Este panel será un espacio que invita a reflexionar acerca del cómo las mujeres se enfrentan a las nuevas modalidades de trabajo al mismo tiempo que mantienen la reproducción y cuidado de la vida. Además, abriremos una reflexión colectiva sobre la pregunta de quiénes son las mujeres que acceden a las nuevas formas de subsistencia que plantea esta nueva realidad.

En este sentido, se reflexionará sobre esa aseveración de que el teletrabajo facilita la vida porque no hay que trasladarse de un lugar a otro, pero ¿a quién beneficia eso? ¿a los trabajadores o al patrón? ¿con qué recursos trabaja el trabajador? ¿quién paga los recursos propios? ¿quién paga su salud?, ¿en qué momento el trabajador “desconecta” si está pegado frente a una pantalla a toda hora? ¿cómo queda distribuida la jornada laboral? ¿el acceso de las mujeres a las nuevas tecnologías, y a nuevas economías que se desarrollan en plataformas digitales, implica el empoderamiento de ellas? ¿es el teletrabajo otro mecanismo de control, más allá del cuerpo, por parte de las corporaciones tecnológicas? Todo esto guiará la conversación en este segundo panel que estará integrado por Diana Ovalles, (Ciberfeminista, ecofeminista – Venezuela) y Karina Chacón (Tinta Violeta -Venezuela).

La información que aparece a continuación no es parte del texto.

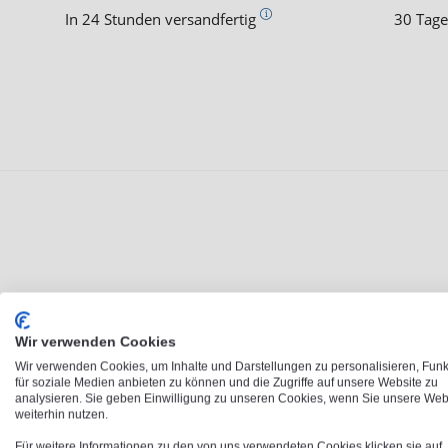
In 24 Stunden versandfertig
30 Tage
Wir verwenden Cookies
Wir verwenden Cookies, um Inhalte und Darstellungen zu personalisieren, Fun
für soziale Medien anbieten zu können und die Zugriffe auf unsere Website zu
analysieren. Sie geben Einwilligung zu unseren Cookies, wenn Sie unsere Web
Individuelle Sam
weiterhin nutzen.
Für weitere Informationen zu den von uns verwendeten Cookies klicken sie auf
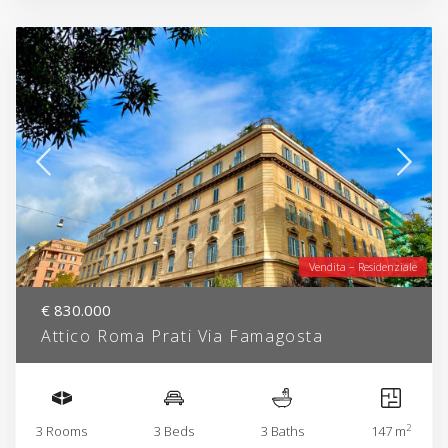
Vendita – Residenziale
€ 830.000
Attico Roma Prati Via Famagosta
2
3 Rooms
3 Beds
3 Baths
147 m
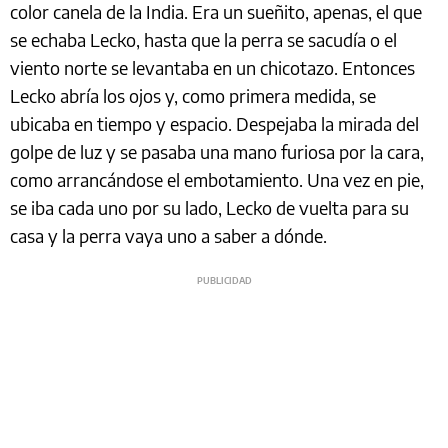
color canela de la India. Era un sueñito, apenas, el que
se echaba Lecko, hasta que la perra se sacudía o el
viento norte se levantaba en un chicotazo. Entonces
Lecko abría los ojos y, como primera medida, se
ubicaba en tiempo y espacio. Despejaba la mirada del
golpe de luz y se pasaba una mano furiosa por la cara,
como arrancándose el embotamiento. Una vez en pie,
se iba cada uno por su lado, Lecko de vuelta para su
casa y la perra vaya uno a saber a dónde.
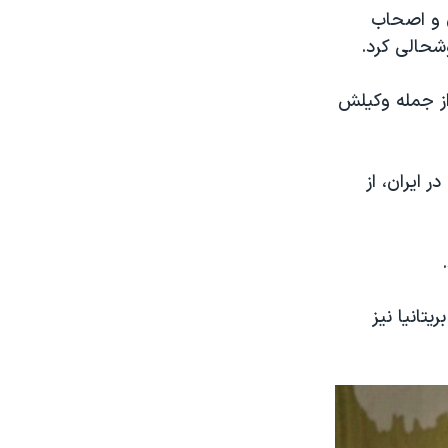
ی و اصحاب
شحالی کرد.
از جمله وکیلش
 ایران، از
تانیا نیز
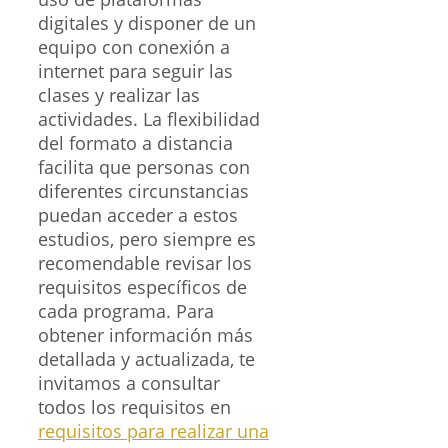
digitales y disponer de un
equipo con conexión a
internet para seguir las
clases y realizar las
actividades. La flexibilidad
del formato a distancia
facilita que personas con
diferentes circunstancias
puedan acceder a estos
estudios, pero siempre es
recomendable revisar los
requisitos específicos de
cada programa. Para
obtener información más
detallada y actualizada, te
invitamos a consultar
todos los requisitos en
requisitos para realizar una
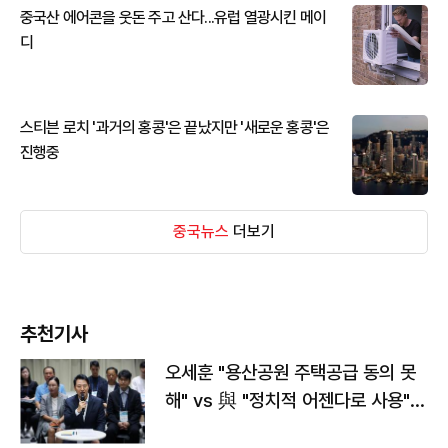
중국산 에어콘을 웃돈 주고 산다...유럽 열광시킨 메이
디
스티븐 로치 '과거의 홍콩'은 끝났지만 '새로운 홍콩'은
진행중
중국뉴스
더보기
추천기사
오세훈 "용산공원 주택공급 동의 못
해" vs 與 "정치적 어젠다로 사용"
맞불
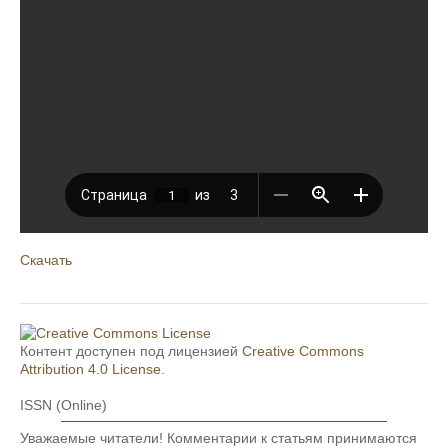
Скачать
Контент доступен под лицензией
Creative Commons
Attribution 4.0 License
.
ISSN (Online)
Уважаемые читатели! Комментарии к статьям принимаются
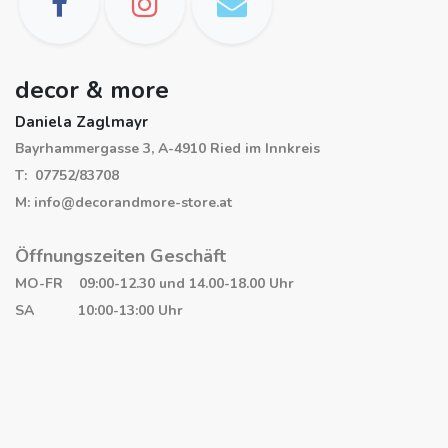
decor & more
Daniela Zaglmayr
Bayrhammergasse 3, A-4910 Ried im Innkreis
T: 07752/83708
M: info@decorandmore-store.at
Öffnungszeiten Geschäft
MO-FR 09:00-12.30 und 14.00-18.00 Uhr
SA 10:00-13:00 Uhr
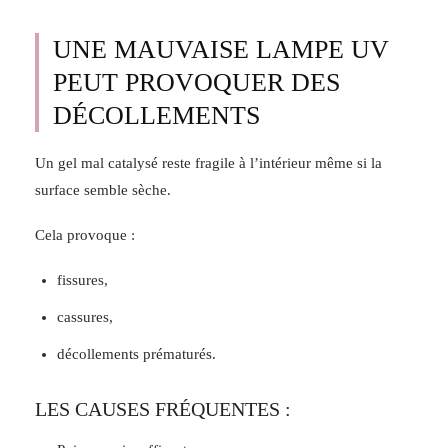
UNE MAUVAISE LAMPE UV
PEUT PROVOQUER DES
DÉCOLLEMENTS
Un gel mal catalysé reste fragile à l’intérieur même si la
surface semble sèche.
Cela provoque :
fissures,
cassures,
décollements prématurés.
LES CAUSES FRÉQUENTES :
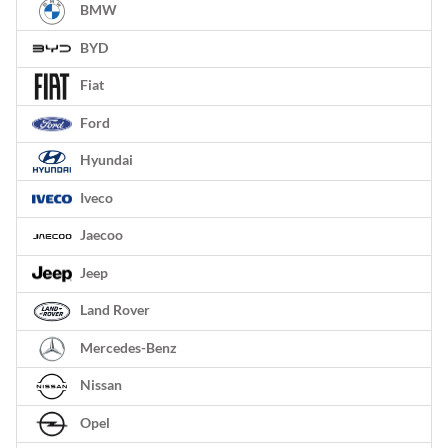
BMW
BYD
Fiat
Ford
Hyundai
Iveco
Jaecoo
Jeep
Land Rover
Mercedes-Benz
Nissan
Opel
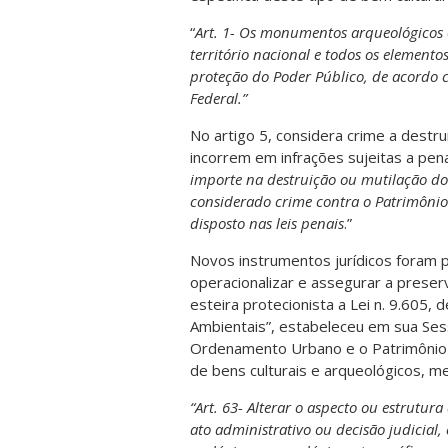
“
Art. 1- Os monumentos arqueológicos o
território nacional e todos os element
proteção do Poder Público, de acordo c
Federal.”
No artigo 5, considera crime a destru
incorrem em infrações sujeitas a pen
importe na destruição ou mutilação do
considerado crime contra o Patrimônio
disposto nas leis penais
.”
Novos instrumentos jurídicos foram 
operacionalizar e assegurar a preser
esteira protecionista a Lei n. 9.605
Ambientais”, estabeleceu em sua Sess
Ordenamento Urbano e o Patrimônio Cu
de bens culturais e arqueológicos, m
“Art. 63- Alterar o aspecto ou estrutura
ato administrativo ou decisão judicial, 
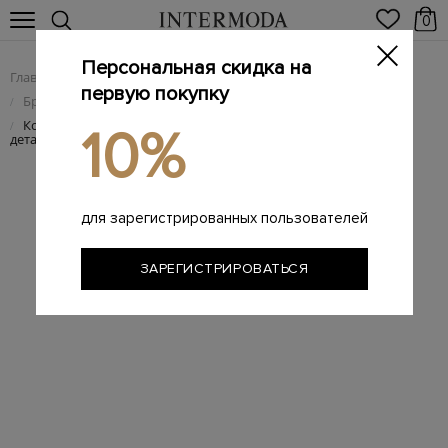
0
Персональная скидка на
Главная
Мужчинам
Брендовая мужская обувь
/
/
первую покупку
Брендовые мужские кроссовки
/
Комбинированные кроссовки Moerun с фактурными
/
10%
деталями
для зарегистрированных пользователей
ЗАРЕГИСТРИРОВАТЬСЯ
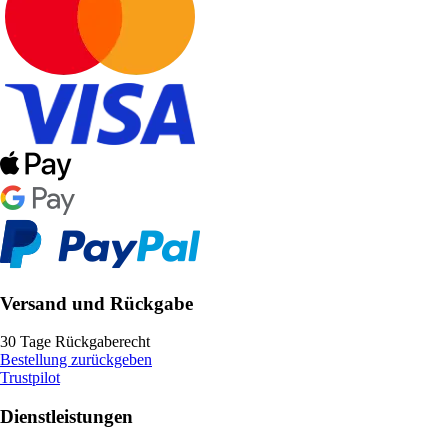
Versand und Rückgabe
30 Tage Rückgaberecht
Bestellung zurückgeben
Trustpilot
Dienstleistungen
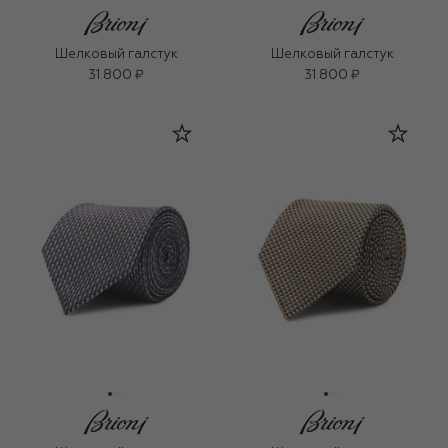
Шелковый галстук
Шелковый галстук
31 800 ₽
31 800 ₽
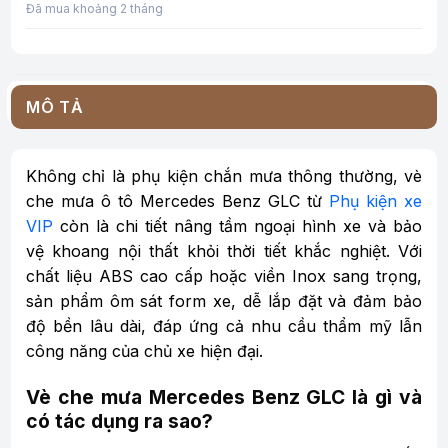
Đã mua khoảng 2 tháng
MÔ TẢ
Không chỉ là phụ kiện chắn mưa thông thường, vè
che mưa ô tô Mercedes Benz GLC từ
Phụ kiện xe
VIP
còn là chi tiết nâng tầm ngoại hình xe và bảo
vệ khoang nội thất khỏi thời tiết khắc nghiệt. Với
chất liệu ABS cao cấp hoặc viền Inox sang trọng,
sản phẩm ôm sát form xe, dễ lắp đặt và đảm bảo
độ bền lâu dài, đáp ứng cả nhu cầu thẩm mỹ lẫn
công năng của chủ xe hiện đại.
Vè che mưa Mercedes Benz GLC là gì và
có tác dụng ra sao?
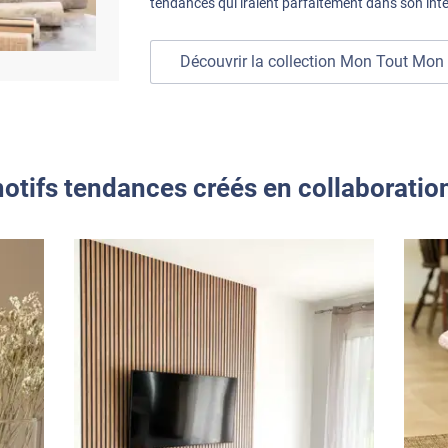
tendances qui iraient parfaitement dans son inté
Découvrir la collection Mon Tout Mon 
otifs tendances créés en collaboratio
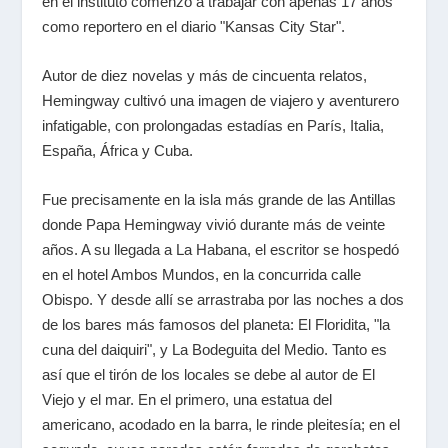
en el instituto comenzó a trabajar con apenas 17 años
como reportero en el diario "Kansas City Star".
Autor de diez novelas y más de cincuenta relatos,
Hemingway cultivó una imagen de viajero y aventurero
infatigable, con prolongadas estadías en París, Italia,
España, África y Cuba.
Fue precisamente en la isla más grande de las Antillas
donde Papa Hemingway vivió durante más de veinte
años. A su llegada a La Habana, el escritor se hospedó
en el hotel Ambos Mundos, en la concurrida calle
Obispo. Y desde allí se arrastraba por las noches a dos
de los bares más famosos del planeta: El Floridita, "la
cuna del daiquiri", y La Bodeguita del Medio. Tanto es
así que el tirón de los locales se debe al autor de El
Viejo y el mar. En el primero, una estatua del
americano, acodado en la barra, le rinde pleitesía; en el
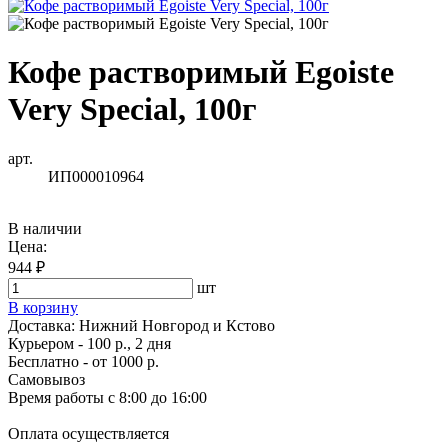
Кофе растворимый Egoiste
Very Special, 100г
арт.
ИП000010964
В наличии
Цена:
944 ₽
шт
В корзину
Доставка:
Нижний Новгород и Кстово
Курьером - 100 р., 2 дня
Бесплатно
- от 1000 р.
Самовывоз
Время работы
с 8:00 до 16:00
Оплата осуществляется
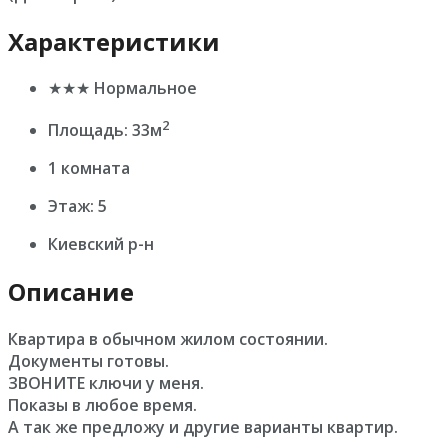
Характеристики
★★★ Нормальное
2
Площадь: 33м
1 комната
Этаж: 5
Киевский р-н
Описание
Квартира в обычном жилом состоянии.
Документы готовы.
ЗВОНИТЕ ключи у меня.
Показы в любое время.
А так же предложу и другие варианты квартир.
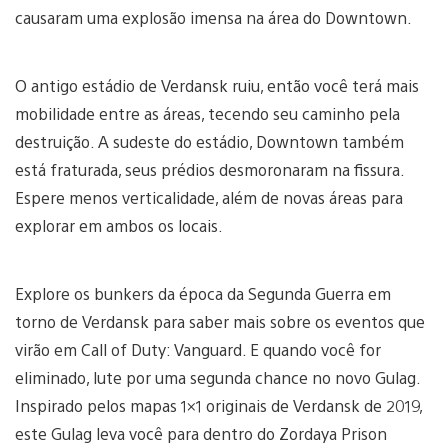
causaram uma explosão imensa na área do Downtown.
O antigo estádio de Verdansk ruiu, então você terá mais
mobilidade entre as áreas, tecendo seu caminho pela
destruição. A sudeste do estádio, Downtown também
está fraturada, seus prédios desmoronaram na fissura.
Espere menos verticalidade, além de novas áreas para
explorar em ambos os locais.
Explore os bunkers da época da Segunda Guerra em
torno de Verdansk para saber mais sobre os eventos que
virão em Call of Duty: Vanguard. E quando você for
eliminado, lute por uma segunda chance no novo Gulag.
Inspirado pelos mapas 1×1 originais de Verdansk de 2019,
este Gulag leva você para dentro do Zordaya Prison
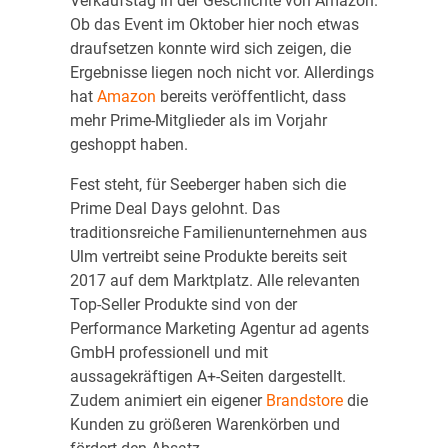
Verkaufstag in der Geschichte von Amazon.
Ob das Event im Oktober hier noch etwas
draufsetzen konnte wird sich zeigen, die
Ergebnisse liegen noch nicht vor. Allerdings
hat
Amazon
bereits veröffentlicht, dass
mehr Prime-Mitglieder als im Vorjahr
geshoppt haben.
Fest steht, für Seeberger haben sich die
Prime Deal Days gelohnt. Das
traditionsreiche Familienunternehmen aus
Ulm vertreibt seine Produkte bereits seit
2017 auf dem Marktplatz. Alle relevanten
Top-Seller Produkte sind von der
Performance Marketing Agentur ad agents
GmbH professionell und mit
aussagekräftigen A+-Seiten dargestellt.
Zudem animiert ein eigener
Brandstore
die
Kunden zu größeren Warenkörben und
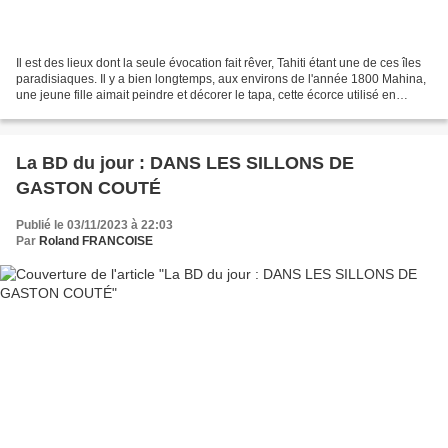
Il est des lieux dont la seule évocation fait rêver, Tahiti étant une de ces îles
paradisiaques. Il y a bien longtemps, aux environs de l'année 1800 Mahina,
une jeune fille aimait peindre et décorer le tapa, cette écorce utilisé en
Polynésie depuis toujours....
La BD du jour : DANS LES SILLONS DE
GASTON COUTÉ
Publié le 03/11/2023 à 22:03
Par
Roland FRANCOISE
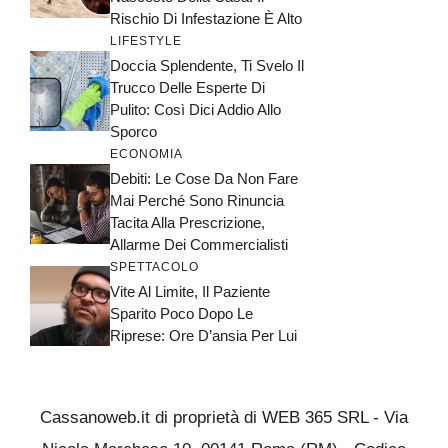
Rischio Di Infestazione È Alto
LIFESTYLE
Doccia Splendente, Ti Svelo Il
Trucco Delle Esperte Di
Pulito: Così Dici Addio Allo
Sporco
ECONOMIA
Debiti: Le Cose Da Non Fare
Mai Perché Sono Rinuncia
Tacita Alla Prescrizione,
Allarme Dei Commercialisti
SPETTACOLO
Vite Al Limite, Il Paziente
Sparito Poco Dopo Le
Riprese: Ore D’ansia Per Lui
Cassanoweb.it di proprietà di WEB 365 SRL - Via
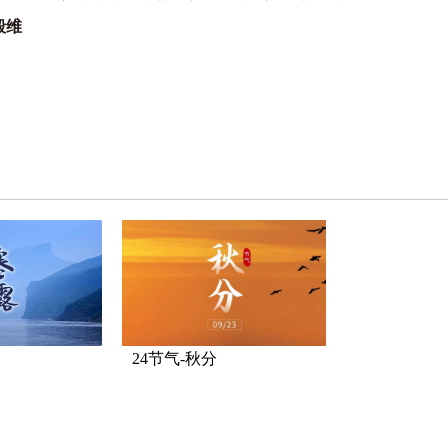
殷维
24节气-秋分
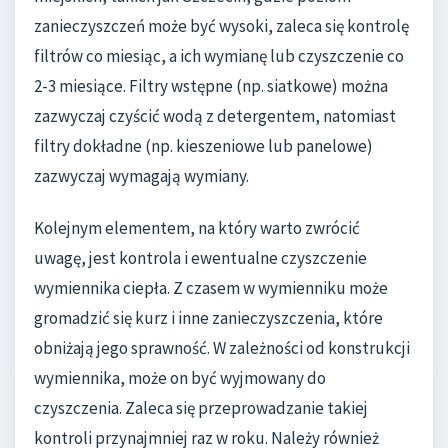
zanieczyszczeń może być wysoki, zaleca się kontrolę
filtrów co miesiąc, a ich wymianę lub czyszczenie co
2-3 miesiące. Filtry wstępne (np. siatkowe) można
zazwyczaj czyścić wodą z detergentem, natomiast
filtry dokładne (np. kieszeniowe lub panelowe)
zazwyczaj wymagają wymiany.
Kolejnym elementem, na który warto zwrócić
uwagę, jest kontrola i ewentualne czyszczenie
wymiennika ciepła. Z czasem w wymienniku może
gromadzić się kurz i inne zanieczyszczenia, które
obniżają jego sprawność. W zależności od konstrukcji
wymiennika, może on być wyjmowany do
czyszczenia. Zaleca się przeprowadzanie takiej
kontroli przynajmniej raz w roku. Należy również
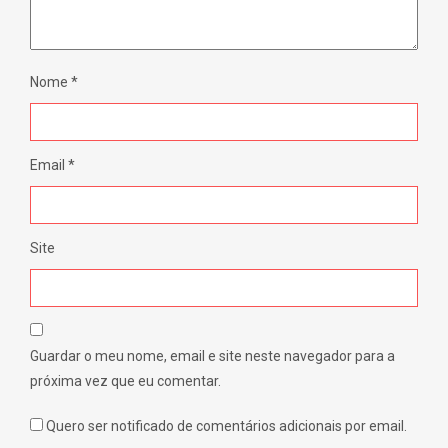
Nome
*
Email
*
Site
Guardar o meu nome, email e site neste navegador para a
próxima vez que eu comentar.
Quero ser notificado de comentários adicionais por email.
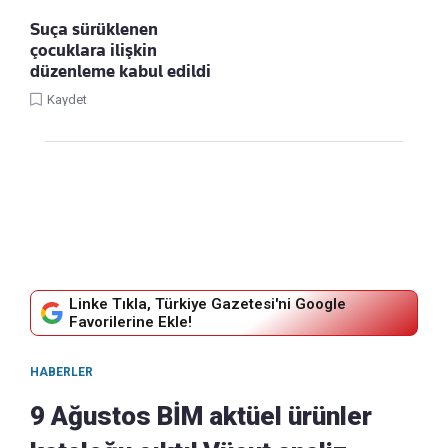
Suça sürüklenen
çocuklara ilişkin
düzenleme kabul edildi
Kaydet
Linke Tıkla, Türkiye Gazetesi'ni Google
Favorilerine Ekle!
HABERLER
9 Ağustos BİM aktüel ürünler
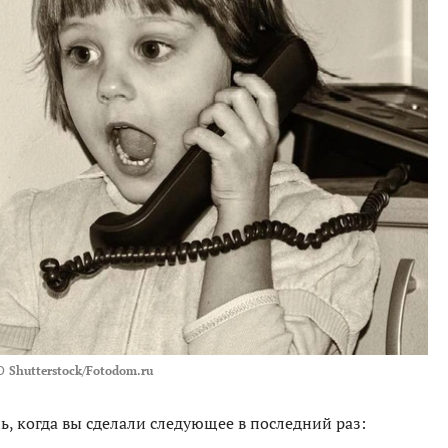
О
Shutterstock/Fotodom.ru
ь, когда вы сделали следующее в последний раз:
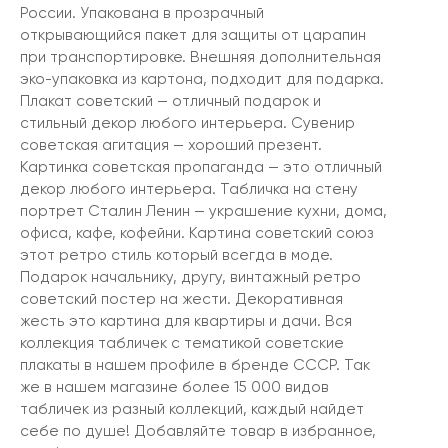
России. Упакована в прозрачный
открывающийся пакет для защиты от царапин
при транспортировке. Внешняя дополнительная
эко-упаковка из картона, подходит для подарка.
Плакат советский — отличный подарок и
стильный декор любого интерьера. Сувенир
советская агитация — хороший презент.
Картинка советская пропаганда — это отличный
декор любого интерьера. Табличка на стену
портрет Сталин Ленин — украшение кухни, дома,
офиса, кафе, кофейни. Картина советский союз
этот ретро стиль который всегда в моде.
Подарок начальнику, другу, винтажный ретро
советский постер на жести. Декоративная
жесть это картина для квартиры и дачи. Вся
коллекция табличек с тематикой советские
плакаты в нашем профиле в бренде СССР. Так
же в нашем магазине более 15 000 видов
табличек из разный коллекций, каждый найдет
себе по душе! Добавляйте товар в избранное,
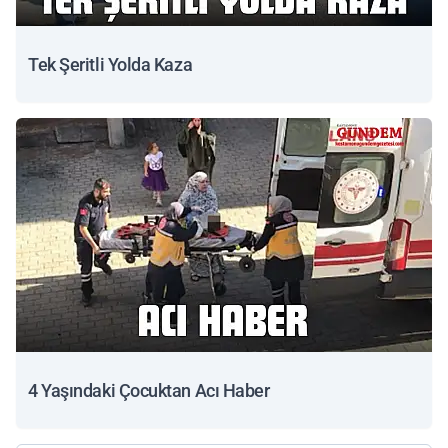
Tek Şeritli Yolda Kaza
4 Yaşındaki Çocuktan Acı Haber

El sábado 17 se estará presentando el tercer panel, bajo el nombre de Mujeres, feminismos y cuarta revolución industrial.

El punto focal de este debate se centra en las preguntas: ¿Hacia dónde se dirige el capitalismo en esta etapa de la globalización?, ¿cuáles son los sectores más afectados en esta situación?, ¿cómo viven esta situación las mujeres de la región latinoamericana?, ¿qué papel juegan los feminismos desde sus diversas experiencias?, ¿el modelo económico está en crisis o el modelo económico es la crisis?. En este sentido, ¿cuáles son los desafíos de los feminismos ante esta realidad mundial?

Los Estados y la necropolítica. Cuando los Estados no gestionan la vida sino que administran la muerte, omitiendo cifras, acallando las voces de los que sufren, ocultando las duras realidades de la pandemia, de la crisis sanitaria, de los feminicidios, desatendiendo derechos y servicios básicos para la vida. Contará con la participación de las panelistas Daniella Inojosa (Araña feminista/ Tinta Violeta – Venezuela), Alejandra Santillana (Ruda Feminista -Ecuador), Alejandra Laprea (La Araña Feminista y Marcha Mundial de Mujeres Venezuela) y Adriana Guzmán (Feminismo Comunitario Antipatriarcal de Bolivia).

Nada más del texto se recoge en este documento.